# Florida duck hunting



## Dutch hunter (May 18, 2008)

After a few months (on the Nodak forum) I ve met this cool guy Woody who invited me over for some serious duck hunting.
Man I had the time of my life hunting over there.
By airboat, canoe or standing tall in the mud, it didn t matter it was all fun!
Compliments for all my fellow ******* hunters and I ll hope to meet ya all soon again.


----------



## sonofaduckhunter (Jul 17, 2005)

DUTCH HUNTER,

IT WAS GREAT HAVING YOU HERE FOR OPENING WEEK. HOPEFULLY YOU CAN MAKE IT BACK.

SON OF A DUCK HUNTER


----------



## Leo Porcello (Jul 10, 2003)

Cool deal! Lets hear some stories!


----------



## huntingdude16 (Jul 17, 2007)

Now you need to come to Nodak.


----------



## Dutch hunter (May 18, 2008)

Me, Woody and Gunner after a great morning.

@ Dude thanks man!


----------



## Gildog (Jan 30, 2007)

Dutch hunter said:


> Me, Woody and Gunner after a great morning.
> 
> @ Dude thanks man!


are those gator eyes breaking the surface in the background? 

do you have to worry about gators there?


----------



## blhunter3 (May 5, 2007)

Nice Pictures, glad to see some people still shooting ducks.


----------



## Dutch hunter (May 18, 2008)

I was woryed for these fellows...
Honest I ve never been so close before and while wading back I never got my shells out of my gun.
One morning I had several dead ducks in front of my feet and at that point I thought : what am I doing here :beer:

But he it s all fun that counts and all my fellow hunters over here never believed my story until they saw my pictures.


----------



## dakotashooter2 (Oct 31, 2003)

Nice pic of your retriever!!!! How do you keep him from eating the birds?????


----------



## Dutch hunter (May 18, 2008)

I didn t.... pure luck I think?


----------



## 9erfan (Oct 18, 2007)

OK, I'm thinking I'll stop griping about this cold weather. Not a big fan of gators (real or UofF)!! Airboats, however, I'm in full support of. Rode in one a few years ago--lot's of fun.


----------



## goosebusters (Jan 12, 2006)

9erfan said:


> OK, I'm thinking I'll stop griping about this cold weather. Not a big fan of gators (real or UofF)!!

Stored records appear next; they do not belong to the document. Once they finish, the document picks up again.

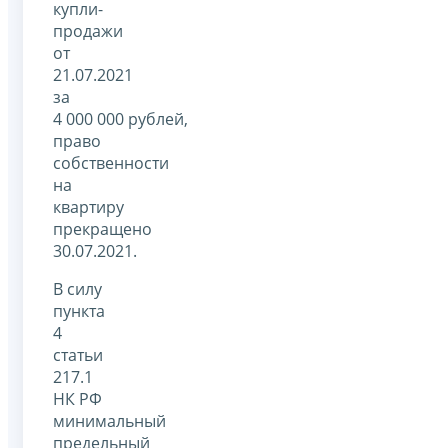
купли-
продажи
от
21.07.2021
за
4 000 000 рублей,
право
собственности
на
квартиру
прекращено
30.07.2021.
В силу
пункта
4
статьи
217.1
НК РФ
минимальный
предельный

haha, I couldn't imagine having to deal with that. We have eagles and hawks eat our crippled birds, but never something that could take a good chunk out of your leg!


----------



## Neck Collar (Sep 19, 2006)

Haha i think that ones big enough to take the whole leg instead of just a chunk


----------



## dakotashooter2 (Oct 31, 2003)

Hoping for a "soft mouth" is probably out of the question. :eyeroll:


----------